I was in a fantastic mood because I was rocking my workout and I had enjoyed at least two cups of coffee already. I welcomed Al back to the north country and asked how his winter had been. Although he isn’t in *great* health, he reported that he was feeling fine, and was happy to be back. Excellent.
So, I’ve always enjoyed talking to Al. I know he has grown children of his own and he was always interested in talking about my teaching career, which, right now, is on the back burner so I can raise my children at home. Al knew all this, but he asked if I was back to teaching. Thinking it had been a long few months, I smiled and reminded him that I was now a stay at home mom. “Not even part time teaching?”, he asked. Nope, not even that. “But I thought you really liked teaching?” I did. I do. “So, how long do you think you’ll not work for?” At this point I broke the news that Ella was only 13 months old right now, and I planned to wait until she gets to kindergarten. I can only describe his face as filled with great disappointment. He did the math in his head and decided to let me know that meant I had four more years. (I am definitely no savant at math, but I had that number figured out). He then told me that four more years was a LONG time to “not work”.

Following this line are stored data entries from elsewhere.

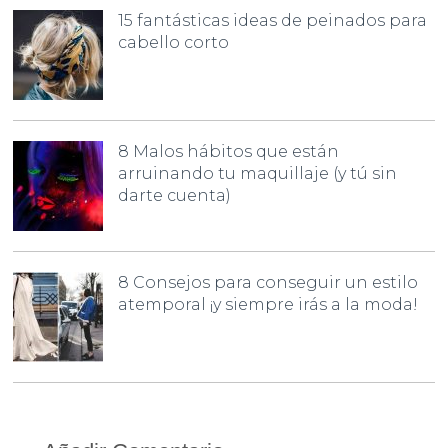
15 fantásticas ideas de peinados para
cabello corto
8 Malos hábitos que están
arruinando tu maquillaje (y tú sin
darte cuenta)
8 Consejos para conseguir un estilo
atemporal ¡y siempre irás a la moda!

So many thoughts ran through my head as we had this conversation. I am usually met with sighs of relief and smiles of elation when I tell people I am a stay at home mom. “You’re doing the right thing.” You’ll never regret this time.” That’s what I usually hear. I also know lots of people who don’t stay at home and tell me they love working. But never has anyone even implied that my “not working” came as a disappointment to them.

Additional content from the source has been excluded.